- **Task to carry out**
Only the lines below between the one holding "Oliphant--Matthew David [Class" and the one holding "Identify the click", inclusive, are to be reproduced word for word; the pictures are to be left out.

- **Exercise materials**
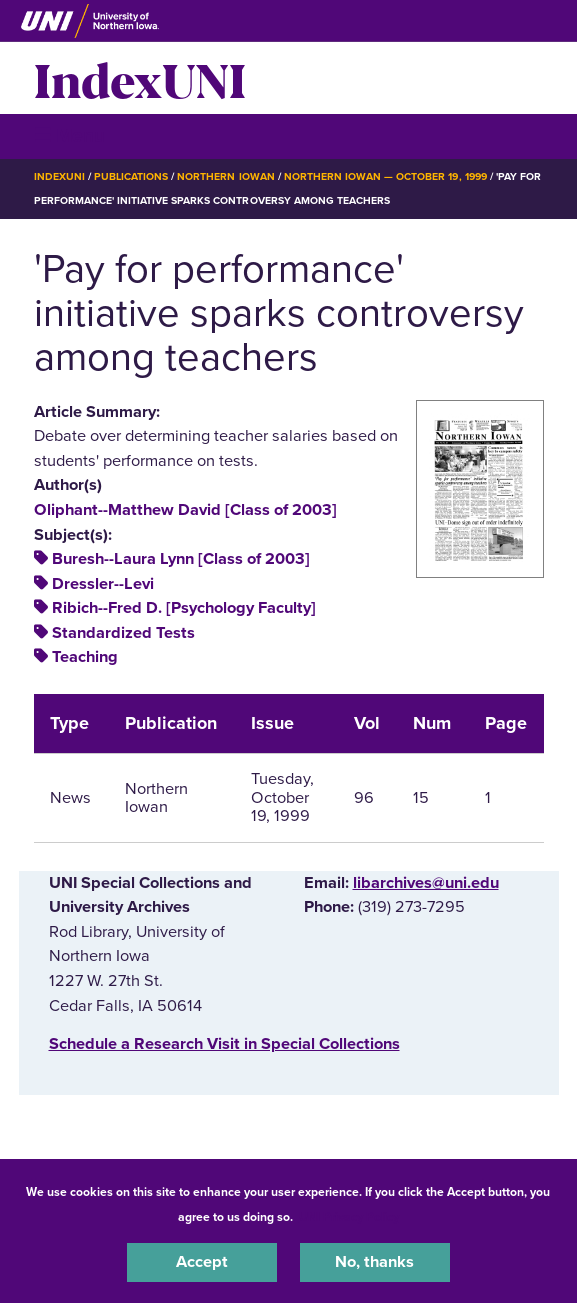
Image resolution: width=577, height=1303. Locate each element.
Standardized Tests (123, 633)
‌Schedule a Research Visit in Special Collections (224, 1044)
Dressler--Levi (103, 584)
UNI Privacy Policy (349, 1217)
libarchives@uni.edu (426, 883)
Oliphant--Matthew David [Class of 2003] (185, 510)
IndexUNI (140, 78)
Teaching (85, 657)
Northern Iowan (225, 176)
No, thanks (374, 1262)
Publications (131, 176)
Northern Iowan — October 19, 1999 (385, 176)
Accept (202, 1262)
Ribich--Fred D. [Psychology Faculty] (184, 608)
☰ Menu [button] (69, 135)
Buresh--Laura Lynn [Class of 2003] (181, 559)
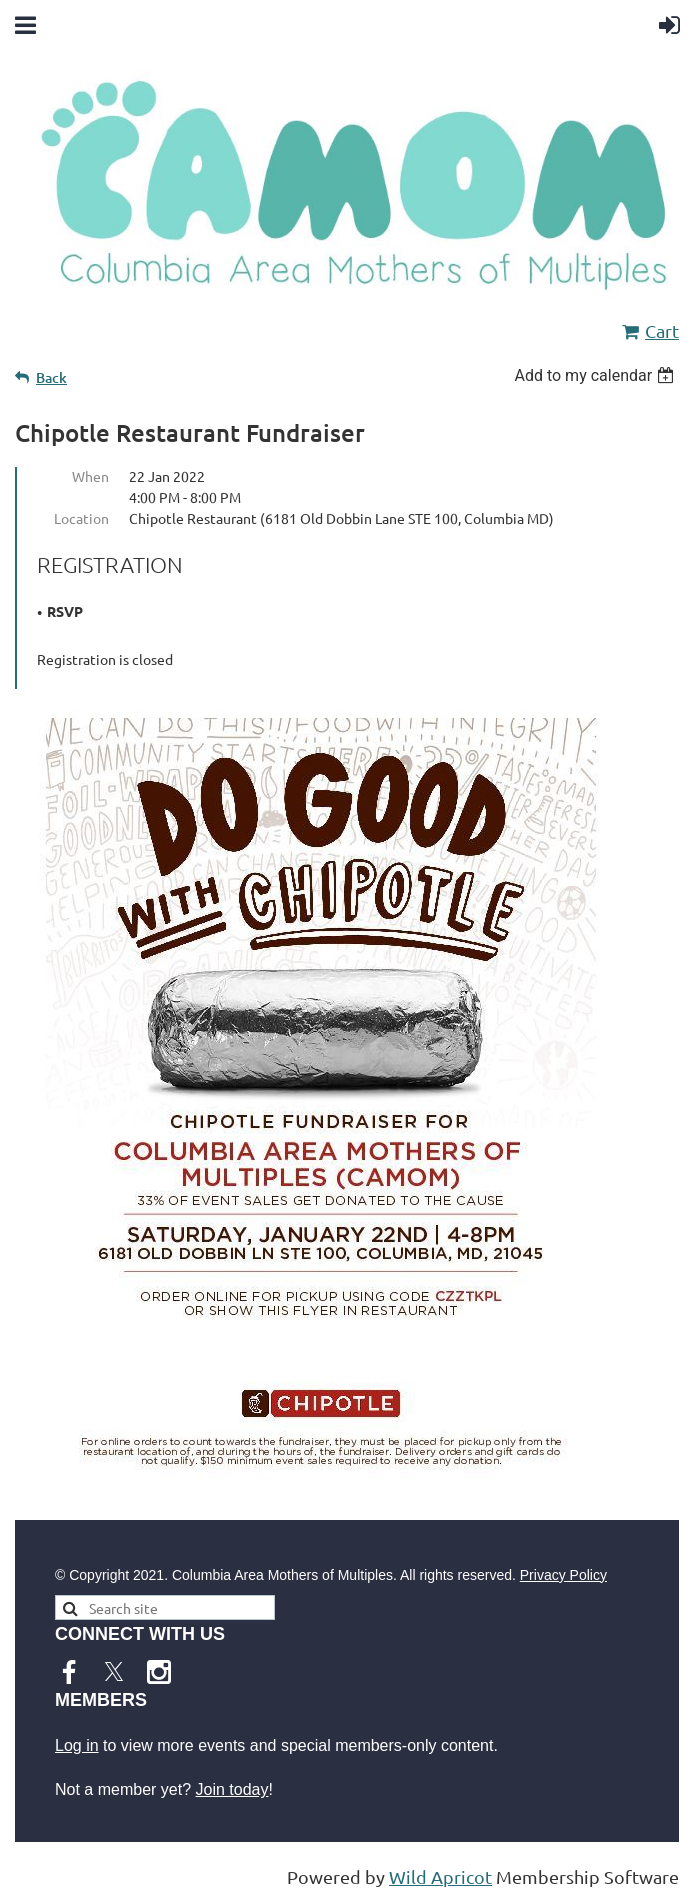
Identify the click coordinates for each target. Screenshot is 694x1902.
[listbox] (596, 375)
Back (51, 377)
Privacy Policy (563, 1575)
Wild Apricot (440, 1876)
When (90, 476)
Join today (232, 1789)
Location (81, 518)
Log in (77, 1745)
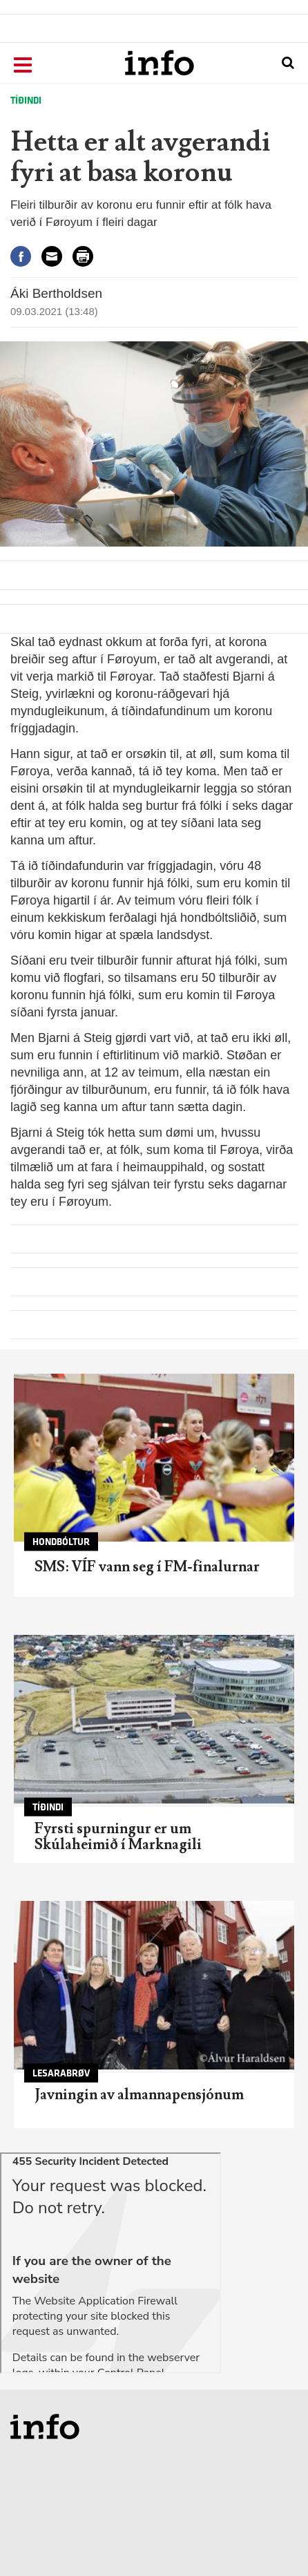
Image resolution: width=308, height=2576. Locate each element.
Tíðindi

- **Exercise output**
Oliphant--Matthew David [Class of 2003] (185, 510)
IndexUNI (140, 78)
Teaching (85, 657)
Northern Iowan (225, 176)
No, thanks (374, 1262)
Publications (131, 176)
Northern Iowan — October 19, 1999 (385, 176)
Accept (202, 1262)
Ribich--Fred D. [Psychology Faculty] (184, 608)
☰ Menu [button] (69, 135)
Buresh--Laura Lynn [Class of 2003] (181, 559)
Identify the click coordinates for each target. Screenshot is 694x1902.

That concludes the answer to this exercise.